### [Try it]
For the word "more", give the number of lines in these entries that contain it, with nothing else.

### [Data in this exercise]
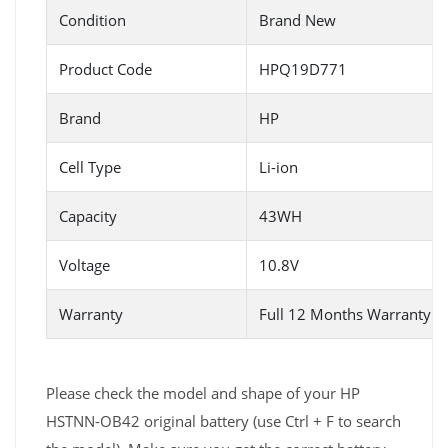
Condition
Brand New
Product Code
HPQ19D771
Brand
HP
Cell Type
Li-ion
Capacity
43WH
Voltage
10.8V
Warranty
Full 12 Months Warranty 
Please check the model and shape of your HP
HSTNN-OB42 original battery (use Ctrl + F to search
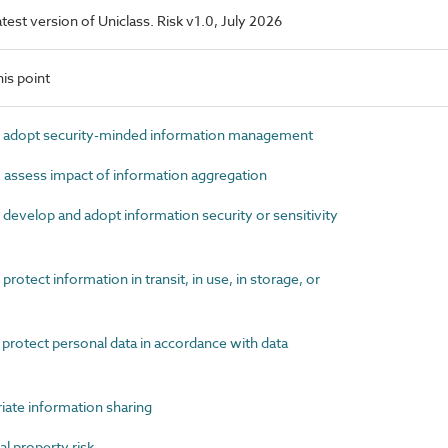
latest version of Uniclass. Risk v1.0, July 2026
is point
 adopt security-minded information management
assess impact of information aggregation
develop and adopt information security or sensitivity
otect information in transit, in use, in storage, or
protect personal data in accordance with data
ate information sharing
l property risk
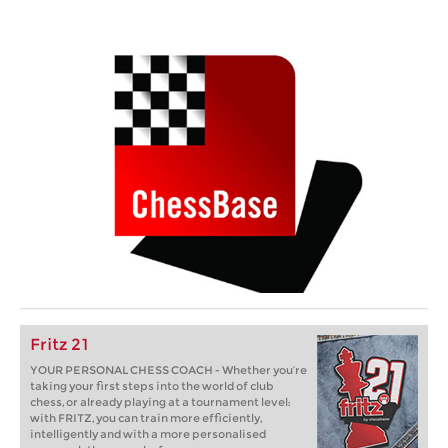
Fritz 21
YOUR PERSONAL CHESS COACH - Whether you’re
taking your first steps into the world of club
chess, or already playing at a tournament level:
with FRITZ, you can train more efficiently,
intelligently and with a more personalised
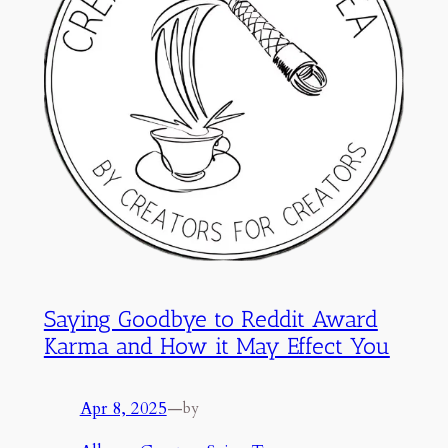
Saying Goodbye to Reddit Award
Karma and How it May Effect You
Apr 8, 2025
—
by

---

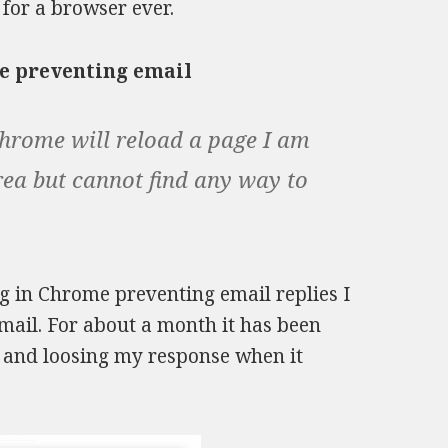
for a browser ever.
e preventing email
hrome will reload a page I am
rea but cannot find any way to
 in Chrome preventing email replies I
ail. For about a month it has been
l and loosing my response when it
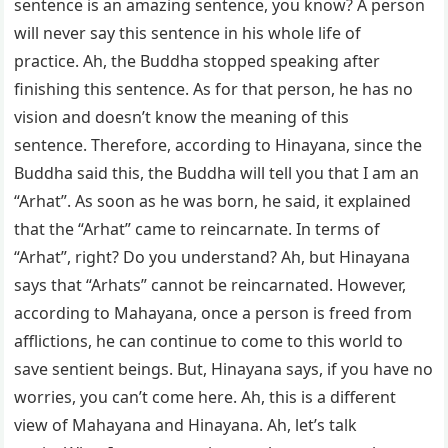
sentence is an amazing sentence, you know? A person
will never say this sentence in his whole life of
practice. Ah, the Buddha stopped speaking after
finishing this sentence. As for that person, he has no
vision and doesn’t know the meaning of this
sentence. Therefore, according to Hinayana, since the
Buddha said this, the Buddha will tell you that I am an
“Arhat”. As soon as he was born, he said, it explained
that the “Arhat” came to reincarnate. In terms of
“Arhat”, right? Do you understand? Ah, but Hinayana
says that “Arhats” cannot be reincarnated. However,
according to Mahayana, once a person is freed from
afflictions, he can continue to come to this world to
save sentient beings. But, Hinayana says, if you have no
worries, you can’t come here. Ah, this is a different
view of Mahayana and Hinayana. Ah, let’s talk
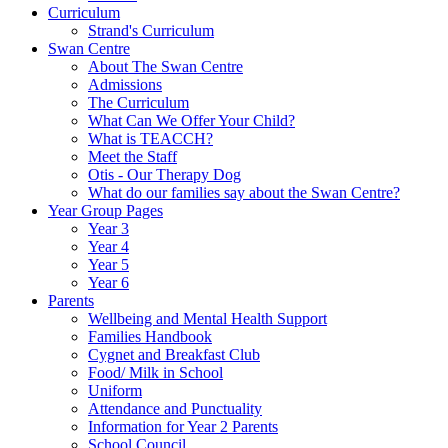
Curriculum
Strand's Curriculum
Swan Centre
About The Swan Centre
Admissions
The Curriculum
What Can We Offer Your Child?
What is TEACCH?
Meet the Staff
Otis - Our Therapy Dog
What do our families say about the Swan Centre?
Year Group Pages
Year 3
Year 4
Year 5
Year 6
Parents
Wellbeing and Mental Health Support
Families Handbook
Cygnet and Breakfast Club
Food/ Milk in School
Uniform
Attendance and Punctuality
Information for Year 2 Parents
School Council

### [Solution for this problem]
2